_Problem description:_
Start the copy at the line containing "Marion Dess" and run it through the last line of the records. Repeat each line exactly; omit pictures.

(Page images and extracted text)
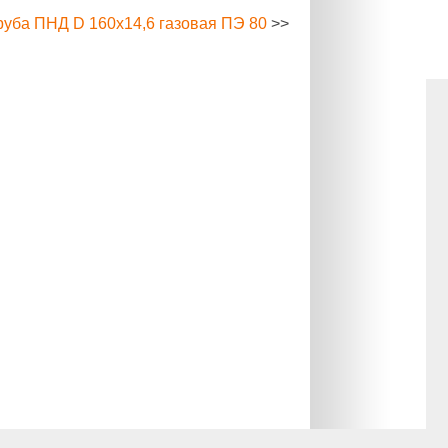
руба ПНД D 160х14,6 газовая ПЭ 80
>>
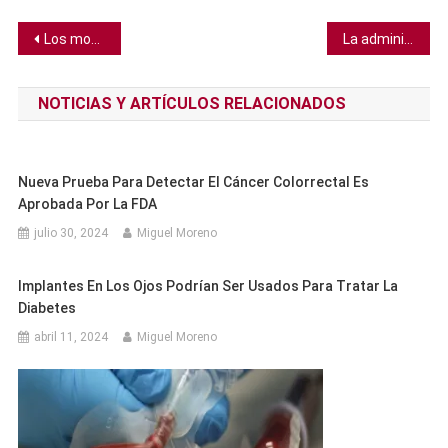
Navegación
Los monos de Gibraltar están comiendo tierra para sobrellevar la comida chatarra de los turistas
La administración Trump quiere abrir los valiosos bosques de la costa este a la tala y la minería
de
NOTICIAS Y ARTÍCULOS RELACIONADOS
entradas
Nueva Prueba Para Detectar El Cáncer Colorrectal Es
Aprobada Por La FDA
julio 30, 2024
Miguel Moreno
Implantes En Los Ojos Podrían Ser Usados Para Tratar La
Diabetes
abril 11, 2024
Miguel Moreno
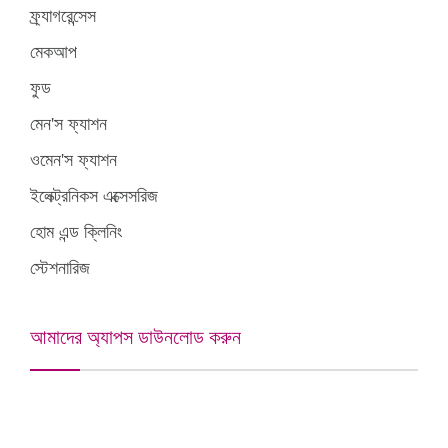
ফ্র্যাগরেন্সেস
মেকআপ
ফুড
মেন'স ফ্যাশন
ওমেন'স ফ্যাশন
ইলেক্ট্রনিকস এক্সেসরিজ
হোম এন্ড ক্লিনিং
স্টেশনারিজ
আমাদের অ্যাপস ডাউনলোড করুন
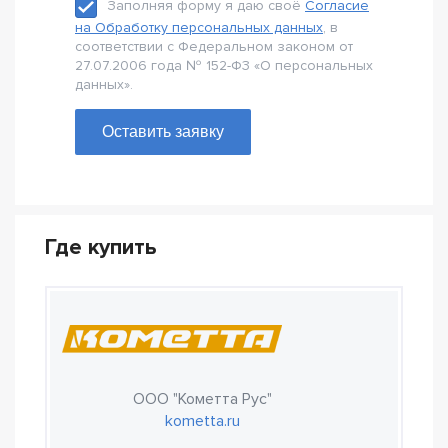
Заполняя форму я даю своё
Согласие
на Обработку персональных данных
, в
соответствии с Федеральном законом от
27.07.2006 года № 152-Ф3 «О персональных
данных».
Оставить заявку
Где купить
ООО "Кометта Рус"
kometta.ru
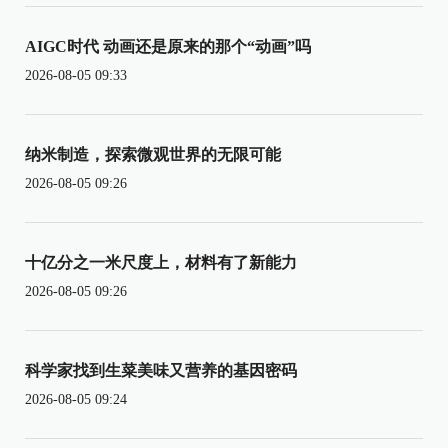
AIGC时代 动画还是原来的那个“动画”吗
2026-08-05 09:33
纳米制造，探索微观世界的无限可能
2026-08-05 09:26
十亿分之一米尺度上，材料有了新能力
2026-08-05 09:26
科学家找到生菜美味又营养的基因密码
2026-08-05 09:24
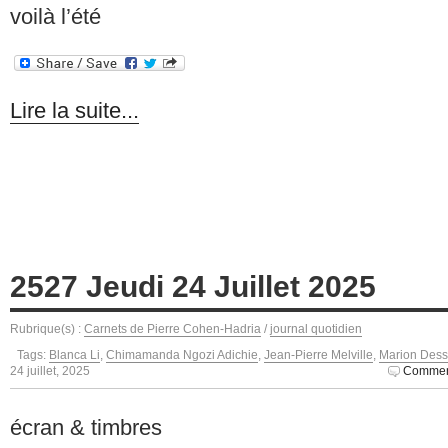
voilà l’été
Lire la suite...
2527 Jeudi 24 Juillet 2025
Rubrique(s) :
Carnets de Pierre Cohen-Hadria
/
journal quotidien
Tags:
Blanca Li
,
Chimamanda Ngozi Adichie
,
Jean-Pierre Melville
,
Marion Dess
24 juillet, 2025
Comment
écran & timbres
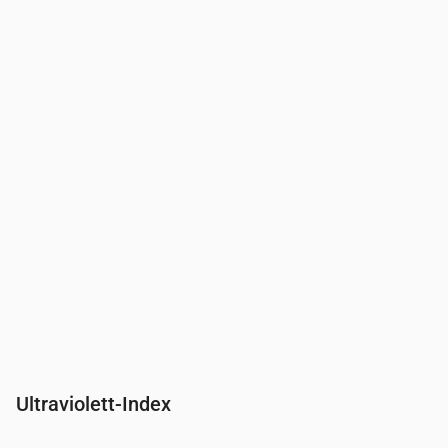
Uhrzeit
00:00
01:00
02:00
03:00
04:00
05:00
06:00
Druck
(mm Hg)
764
765
765
766
766
766
766
Ultraviolett-Index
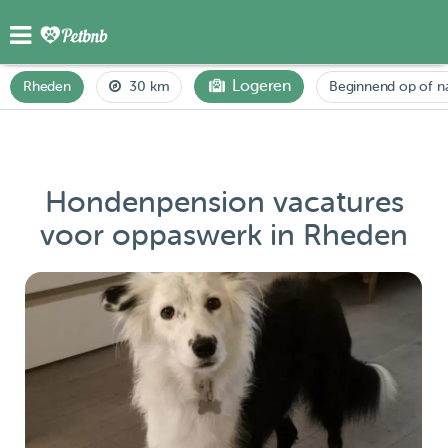
Logeren
Rheden
30 km
Beginnend op of n
Hondenpension vacatures
voor oppaswerk in Rheden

_Answer section:_
Marion Dess
24 juillet, 2025
Comment
écran & timbres
Uhrzeit
00:00
01:00
02:00
03:00
04:00
05:00
06:00
Druck
(mm Hg)
764
765
765
766
766
766
766
Ultraviolett-Index
Logeren
Rheden
30 km
Beginnend op of n
Hondenpension vacatures
voor oppaswerk in Rheden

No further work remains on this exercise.